[whatwg] StringEncoding: Allowed encodings for TextEncoder

Fri Aug 10 21:16:48 PDT 2012

On Thu, Aug 9, 2012 at 10:42 AM, Joshua Bell <jsbell at chromium.org> wrote:
> On Wed, Aug 8, 2012 at 9:03 AM, Joshua Bell <jsbell at chromium.org> wrote:
>
>>
>>
>> On Wed, Aug 8, 2012 at 2:48 AM, James Graham <jgraham at opera.com> wrote:
>>
>>> On 08/07/2012 07:51 PM, Jonas Sicking wrote:
>>>
>>>  I don't mind supporting *decoding* from basically any encoding that
>>>> Anne's spec enumerates. I don't see a downside with that since I
>>>> suspect most implementations will just call into a generic decoding
>>>> backend anyway, and so supporting the same set of encodings as for
>>>> other parts of the platform should be relatively easy.
>>>>
>>>
>>> [...]
>>>
>>>
>>>  However I think we should consider restricting support to a smaller
>>>> set of encodings for while *encoding*. There should be little reason
>>>> for people today to produce text in non-utf formats. We might even be
>>>> able to get away with only supporting UTF8, though I wouldn't be
>>>> surprised if there are reasonably modern file formats which use utf16.
>>>>
>>>
>>> FWIW, I agree with the decode-from-all-platform-**encodings
>>> encode-to-utf[8|16] position.
>>>
>>
>> Any disagreement on limiting the supported encodings to utf-8, utf-16, and
>> utf-16be, while permitting decoding of all encodings in the Encoding spec?
>>
>> (This eliminates the "what to do on encoding error" issue nicely, still
>> need to resolve the BOM issue though.)
>>
>
> http://wiki.whatwg.org/wiki/StringEncoding has been updated to restrict the
> supported encodings for encoding to UTF-8, UTF-16 and UTF-16BE.
>
> I'm tempted to take it further to just UTF-8 and see if anyone complains.
>
> Jury is still out on the decode-with-BOM issue - I need to reason through
> Glenn's suggestions on the "open issues" thread.
>
> I added a related open issue raised by Glenn, summarized as "... suggest
> that the .encoding attribute simply return the name that was passed to
> the constructor." - taking this further, perhaps the attribute should be
> eliminated as callers could apply it themselves.

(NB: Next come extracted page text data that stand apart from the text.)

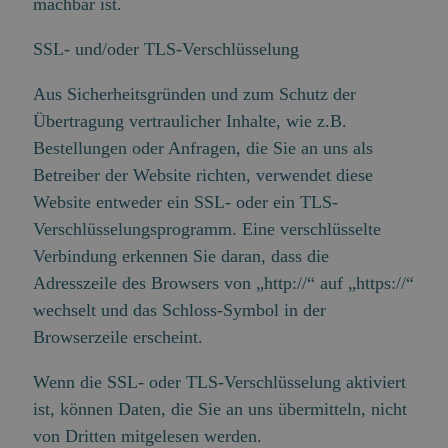
machbar ist.
SSL- und/oder TLS-Verschlüsselung
Aus Sicherheitsgründen und zum Schutz der
Übertragung vertraulicher Inhalte, wie z.B.
Bestellungen oder Anfragen, die Sie an uns als
Betreiber der Website richten, verwendet diese
Website entweder ein SSL- oder ein TLS-
Verschlüsselungsprogramm. Eine verschlüsselte
Verbindung erkennen Sie daran, dass die
Adresszeile des Browsers von „http://“ auf „https://“
wechselt und das Schloss-Symbol in der
Browserzeile erscheint.
Wenn die SSL- oder TLS-Verschlüsselung aktiviert
ist, können Daten, die Sie an uns übermitteln, nicht
von Dritten mitgelesen werden.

The spec now contains the following text:

"NOTE: Because only UTF encodings are supported, and because of the
algorithm used to convert a DOMString to a sequence of Unicode
characters, no input can cause the encoding process to emit an encoder
error."

This is not correct. A DOMString is not a sequence of Unicode
characters, it's a UTF16 encoded string (this is per EcmaScript). Thus
it can contain unpaired surrogates and so the encoding process can
result in encoder errors.

As I've suggested earlier, I think we should deal with this by simply
emitting Unicode replacement characters for these encoder errors (i.e.
for unpaired surrogates).

/ Jonas